Spargelfeld kurz vor der Ernte

Spargelfeld kurz vor der Ernte

Spargel! Ohne Folie?

Presseinformation der Fraktion BÜNDNIS 90/DIE GRÜNEN im Brandenburger Landtag :

Lila Spitzen aus Brandenburg – wie geht ressourcenschonender und naturverträglicherer Spargelanbau?

Potsdam, 02.04.2022

Am Mittwoch führte die Fraktion BÜNDNIS 90/DIE Grünen im Brandenburger Landtag ein Fachgespräch zum Thema Spargelanbau durch, wobei der Einsatz von Agrarfolie im Mittelpunkt stand. Isabell Hiekel, umwelt- und agrarpolitische Sprecherin der Fraktion, fasst die Ergebnisse zusammen und kommentiert:

Brandenburgerinnen und Brandenburger sollen in Zukunft mehr regionalen Spargel ohne Folienernte in den Hofläden und regionalen Verkaufsstellen finden. Dazu müssen Landwirt*innen Alternativen zur bestehenden Anbaupraxis nahegebracht werden. Gut, dass das Agrarministerium dies im Rahmen seines ‚7-Punkte-Maßnahmenplan für besseren Umgang mit Kunststoffen‘ vorantreibt.

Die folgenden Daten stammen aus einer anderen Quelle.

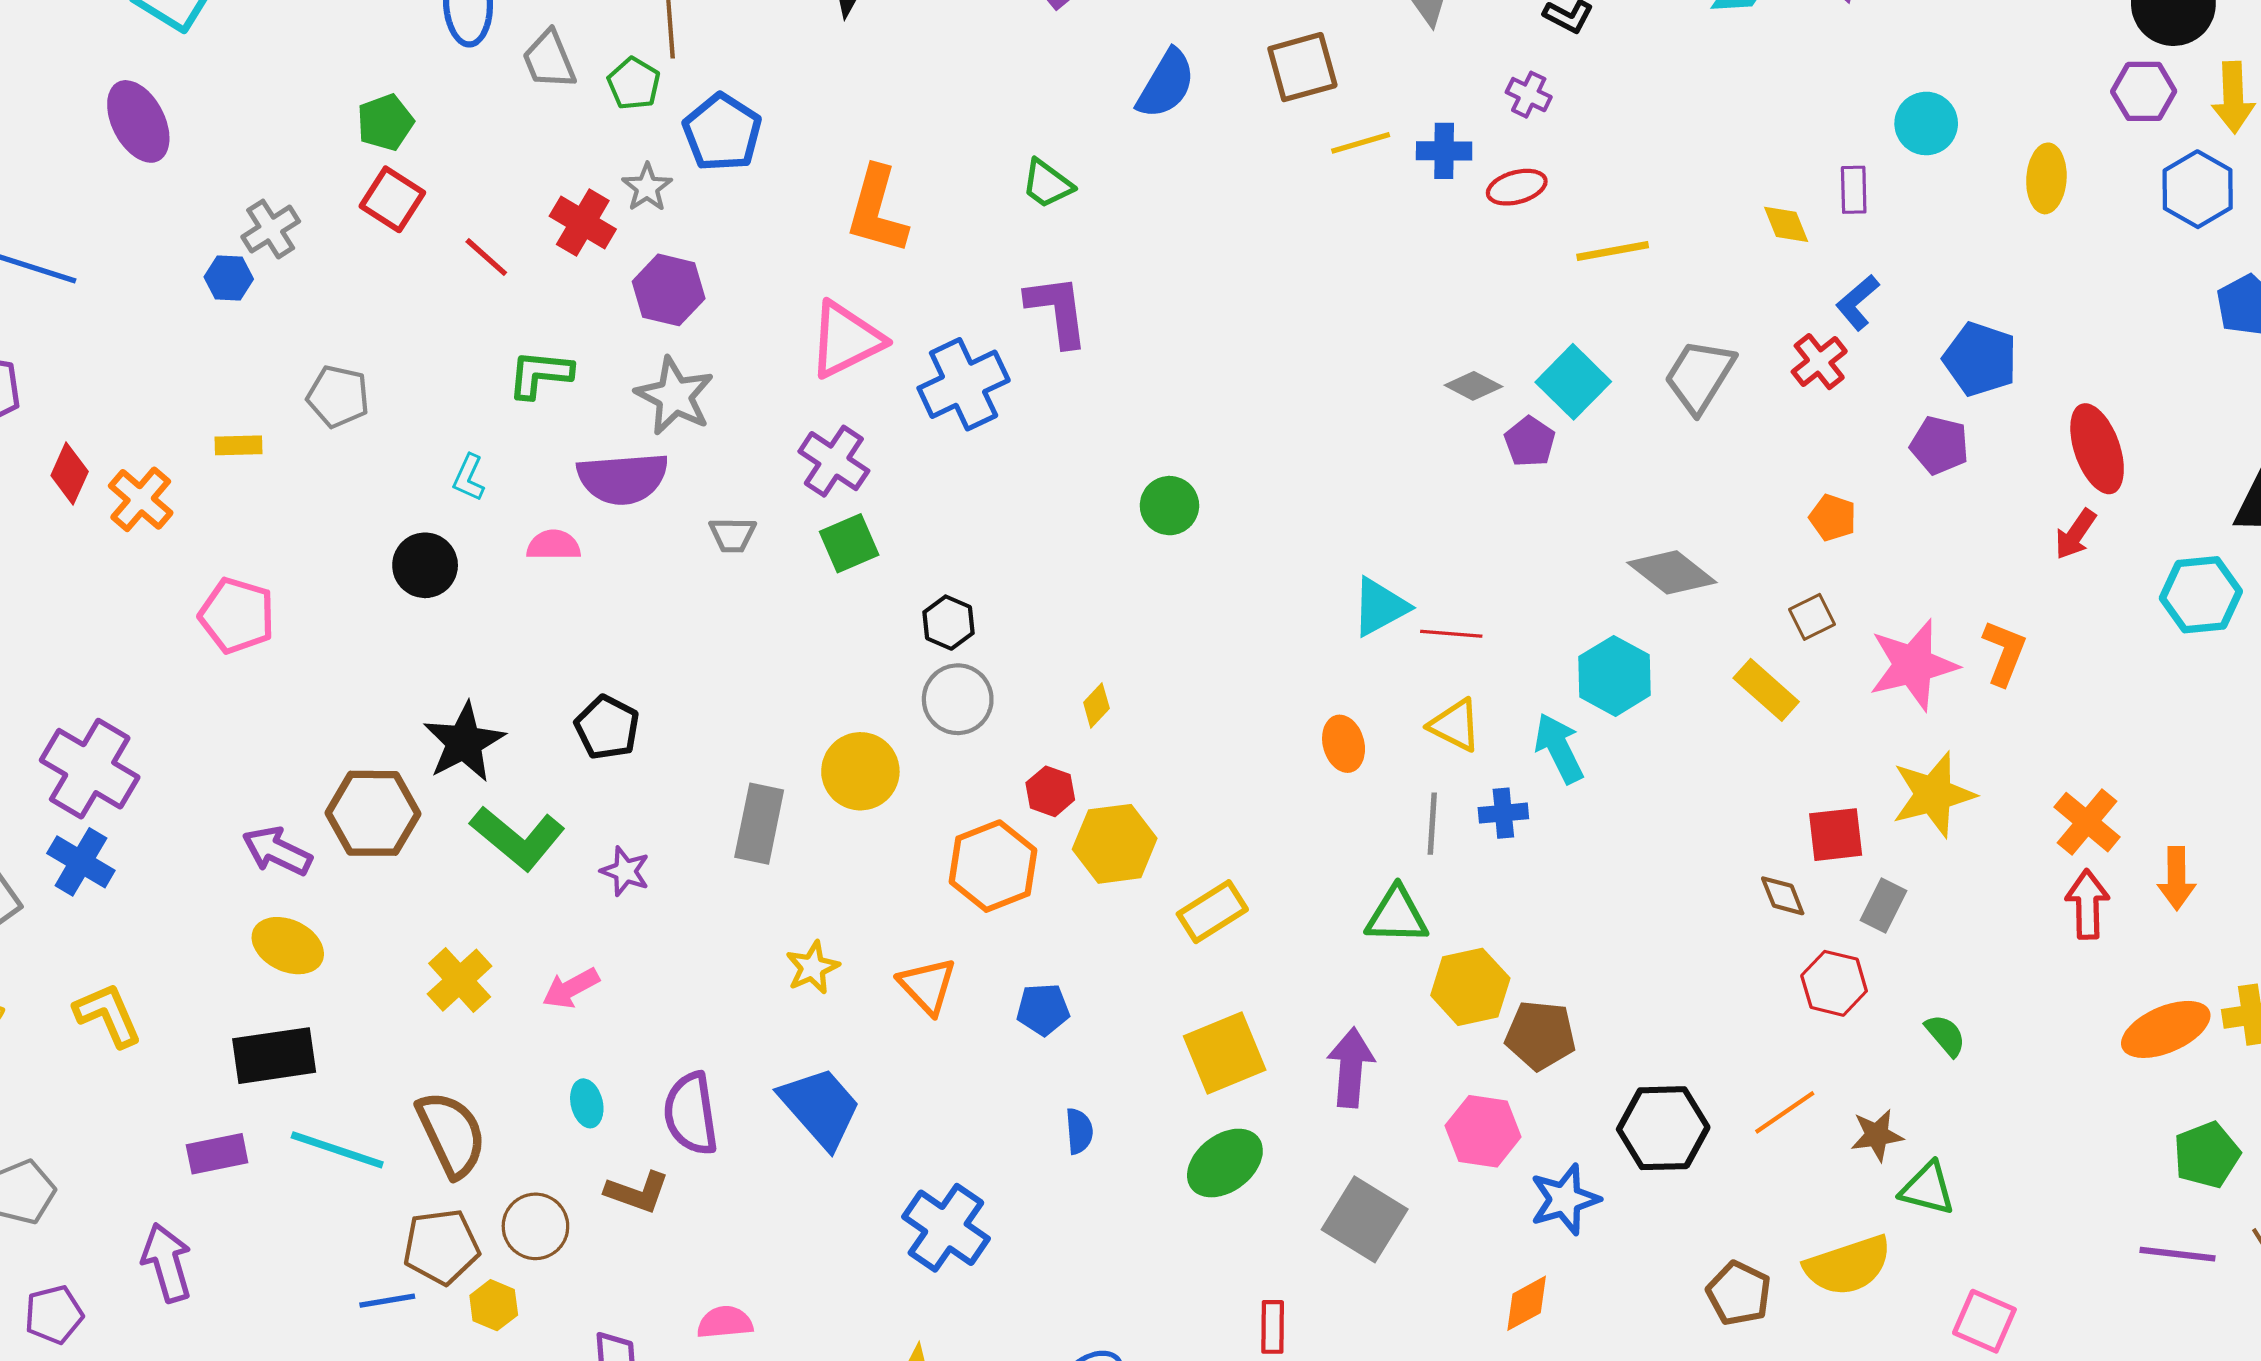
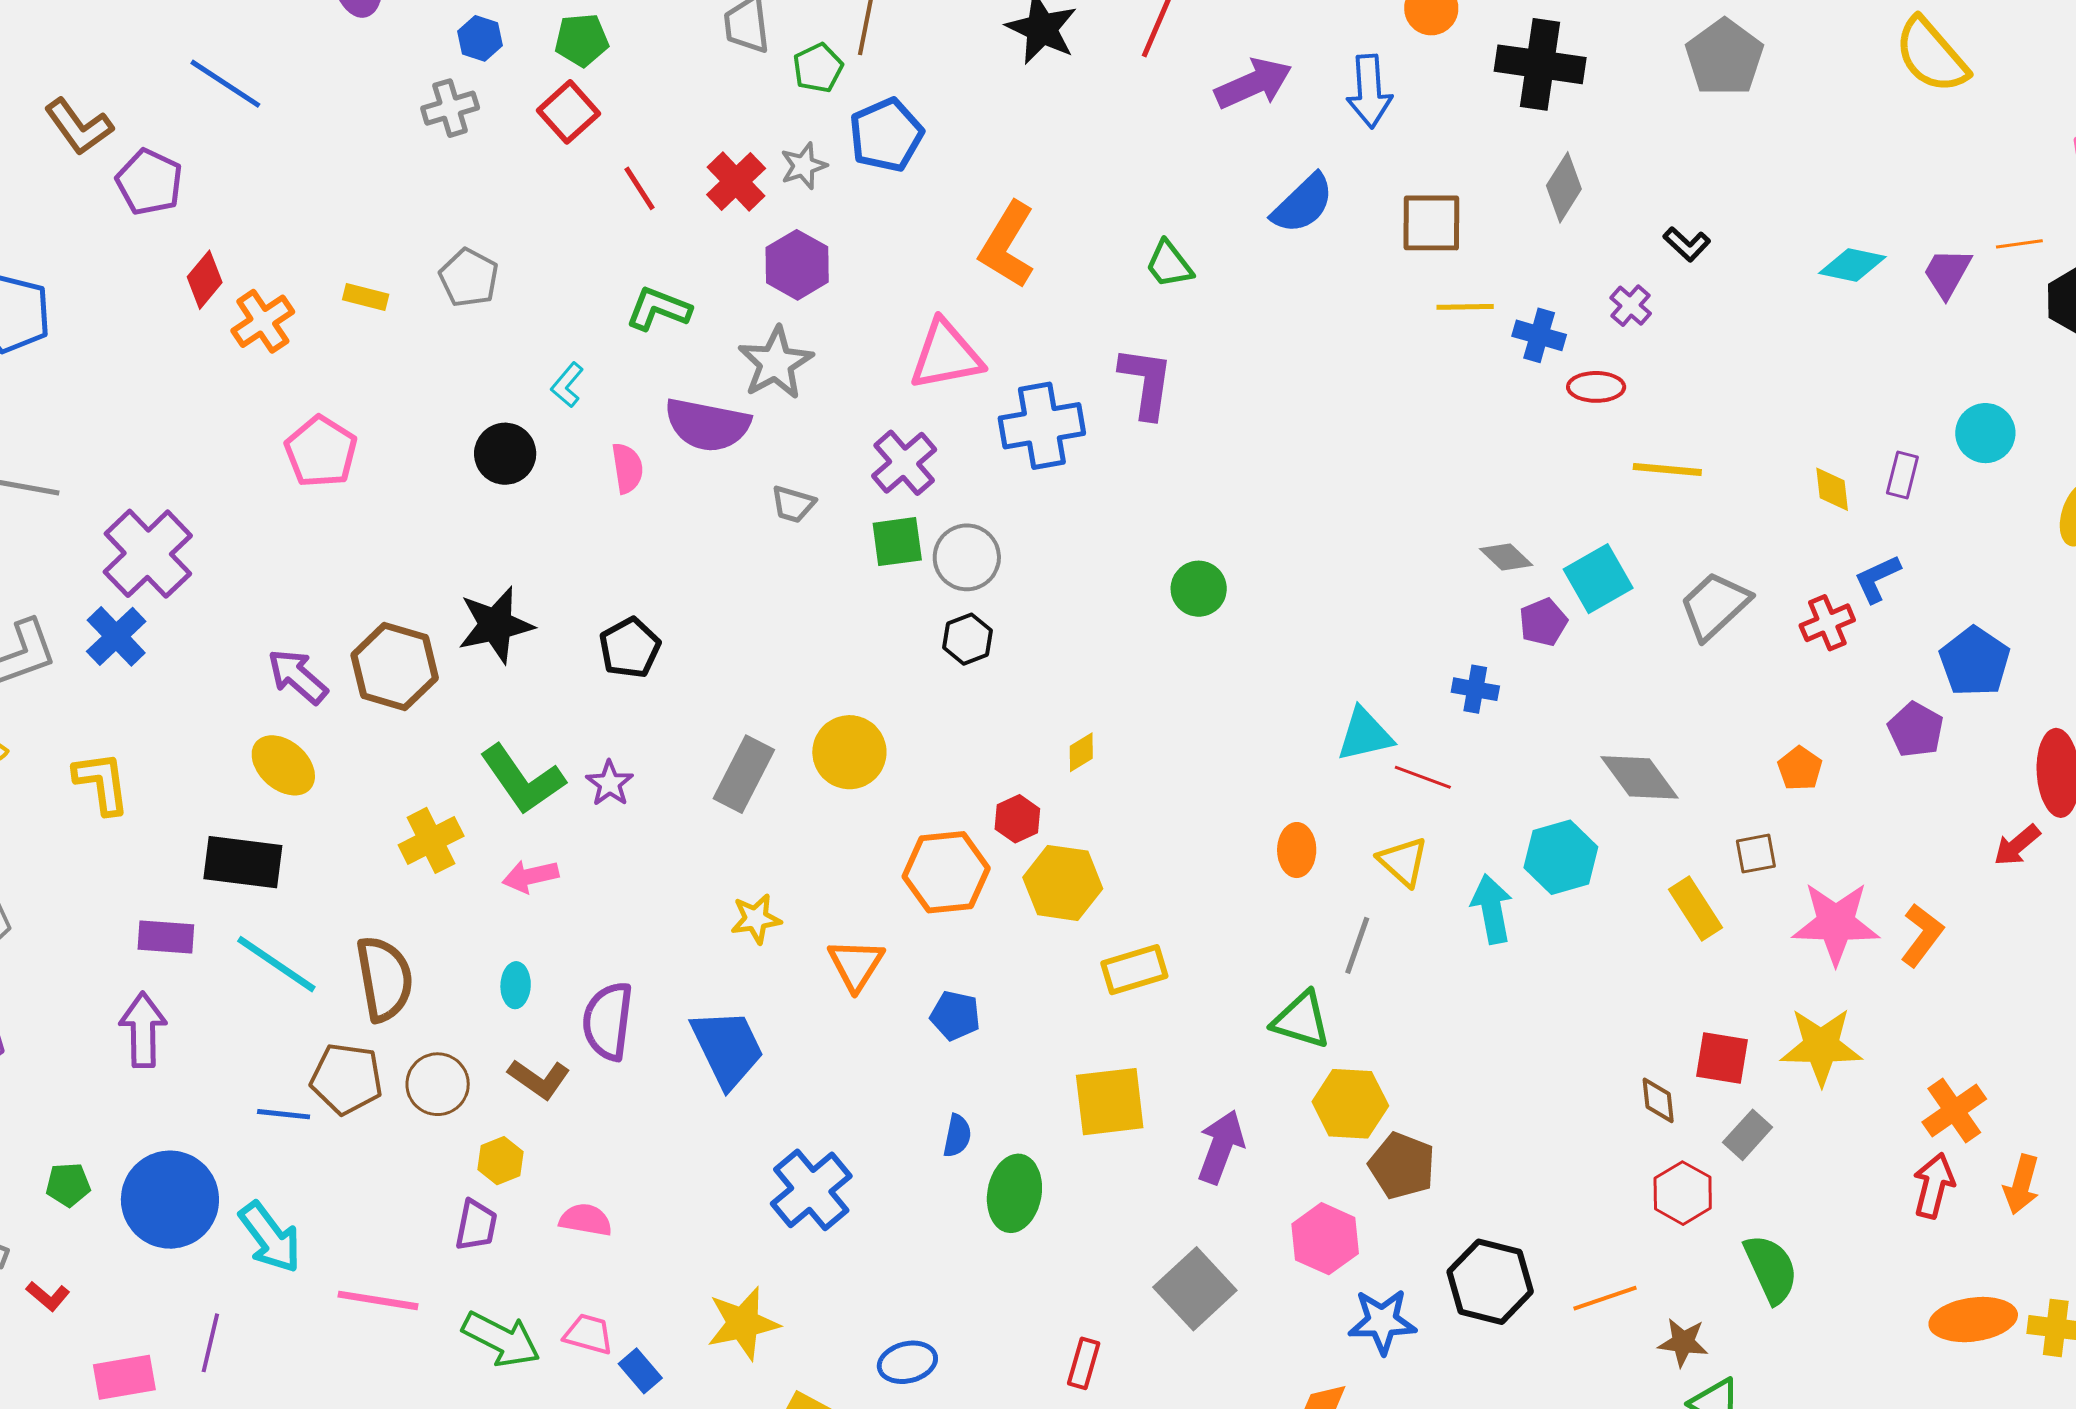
blue hexagon: (229, 278) -> (480, 38), moved
pink semicircle: (553, 545) -> (627, 468), turned 66
gray circle: (958, 699) -> (967, 557), moved
blue cross: (1503, 813) -> (1475, 689), moved
green L-shape: (518, 838) -> (522, 779), moved
green semicircle: (1945, 1035) -> (1771, 1269), size x1.6
green ellipse: (1225, 1163) -> (1014, 1193), moved, turned -58
purple arrow: (167, 1263) -> (143, 1030), moved
yellow hexagon: (494, 1305) -> (500, 1161), moved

Isabell Hiekel weiter: Ich freue mich, dass es auch Spargelbäuerinnen und Spargelbauern gibt, die zumindest ansatzweise auf Folieneinsatz verzichten und ganz bewusst auf die Vermarktung von sogenannten ‚Öko-Spargel‘ setzen, der aufgrund der Lichteinwirkung auch lila Spitzen haben darf. Mit einer Vermarktungsstrategie für Spargel mit lila Spitzen können die Verbraucher*innen für einen folienfreien Spargelanbau sensibilisiert werden. Unser Fachgespräch hat ergeben, dass die Nachfrage durchaus besteht.

Agrarfolie ist ein wertvoller Rohstoff und darf nicht auf den Äckern zurückbleiben und die Böden belasten. Wir brauchen einen ressourcenschonenden und naturverträglichen Umgang mit der Folie. Ich begrüße es daher sehr, dass die Initiative ERDE, mit der auch das Brandenburger Agrarministerium zusammenarbeitet, das Recycling von Agrarfolie deutschlandweit vorantreibt und bereits viele Händler*innen für den Ressourcenschutz gewinnen konnte. Um dieses System auch in Brandenburg weiter auszubauen, braucht es eine bessere Information und stärkere Sensibilisierung der Landwirtinnen und Landwirte.“

Hintergrund:

Der Anbau unter Folie ist bei den Kulturen Spargel, Erdbeeren, Einlegegurken und Salat üblich. Das gilt sowohl für den konventionellen als auch für den ökologischen Anbau. In Brandenburg wird auf drei Viertel der Spargelanbaufläche Folie zur Ernte eingesetzt. Das entspricht einer Anbaufläche von über 3.000 Hektar. Weitere 1.000 Hektar befinden sich im ersten und zweiten Anbaujahr ohne Ernte, also auch ohne Folie. Nur ein kleiner Teil des Spargelanbaus erfolgt ohne Folie, oft im Nebenerwerb. Aus Sicht des Berufsstands hat der Spargelanbau mit Folie Vorteile für die Qualität der weißen Stangen, den Wasserhaushalt und den Erhalt den Bodens. Doch es gibt auch deutliche Nachteile: Die großen Flächen mit Agrarfolie über die gesamte Zeit der Spargelernte haben Auswirkungen auf das Landschaftsbild, den Lebensraum vieler Arten der Agrarlandschaft und belasten den Boden mit Folienresten.

Die Initiative ERDE ist seit 2013 aktiv und fördert über ein deutschlandweites Netz von Sammelstellen und die Kooperation mit Folienherstellern und dem Handel das Recycling von Agrarfolie. Darüber hinaus sammelt die Initiative Daten, um den Einsatz von Agrarfolie und das Recycling transparenter zu machen.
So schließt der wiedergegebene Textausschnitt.